### TO DO
The job is to find each line in the entries holding the string "Business" and copy that line.

### MATERIAL FOR THE TASK
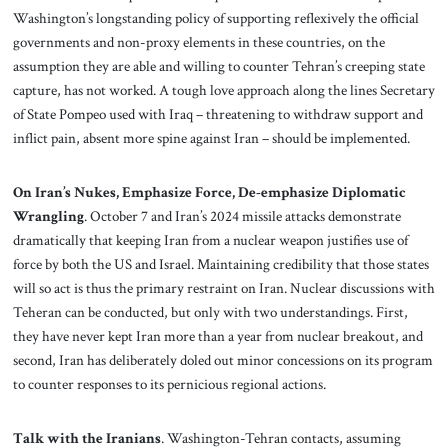
Washington’s longstanding policy of supporting reflexively the official
governments and non-proxy elements in these countries, on the
assumption they are able and willing to counter Tehran’s creeping state
capture, has not worked. A tough love approach along the lines Secretary
of State Pompeo used with Iraq – threatening to withdraw support and
inflict pain, absent more spine against Iran – should be implemented.
On Iran’s Nukes, Emphasize Force, De-emphasize Diplomatic
Wrangling
. October 7 and Iran’s 2024 missile attacks demonstrate
dramatically that keeping Iran from a nuclear weapon justifies use of
force by both the US and Israel. Maintaining credibility that those states
will so act is thus the primary restraint on Iran. Nuclear discussions with
Teheran can be conducted, but only with two understandings. First,
they have never kept Iran more than a year from nuclear breakout, and
second, Iran has deliberately doled out minor concessions on its program
to counter responses to its pernicious regional actions.
Talk with the Iranians
. Washington-Tehran contacts, assuming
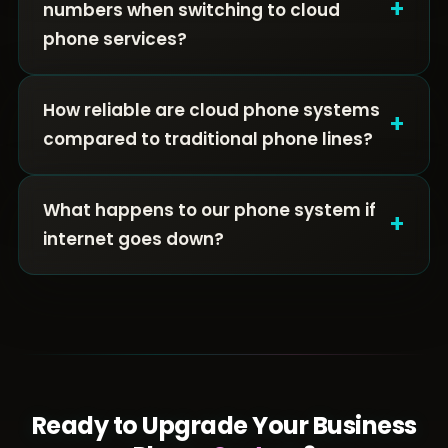
+
numbers when switching to cloud
phone services?
How reliable are cloud phone systems
+
compared to traditional phone lines?
What happens to our phone system if
+
internet goes down?
Ready to Upgrade Your Business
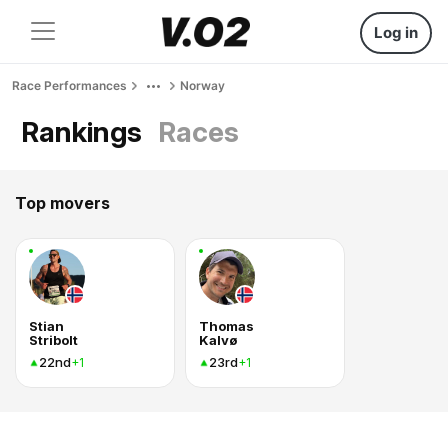
Log in
Race Performances
Norway
Rankings
Races
Top movers
Stian
Thomas
Stribolt
Kalvø
22nd
23rd
+1
+1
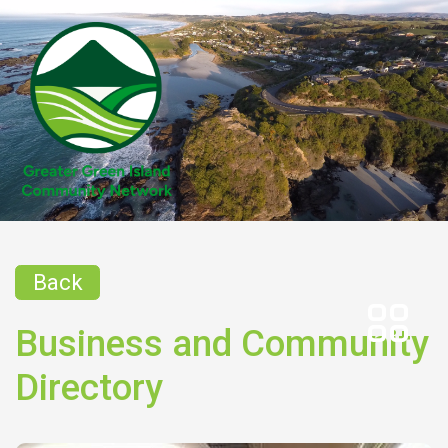
Back
Business and Community
Directory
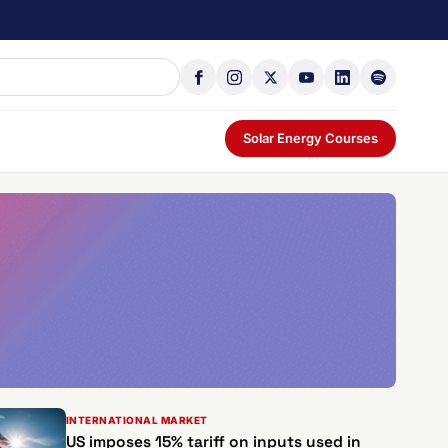
Solar Energy Courses
INTERNATIONAL MARKET
US imposes 15% tariff on inputs used in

### ANSWER AREA
Ready to Upgrade Your Business
Business and Community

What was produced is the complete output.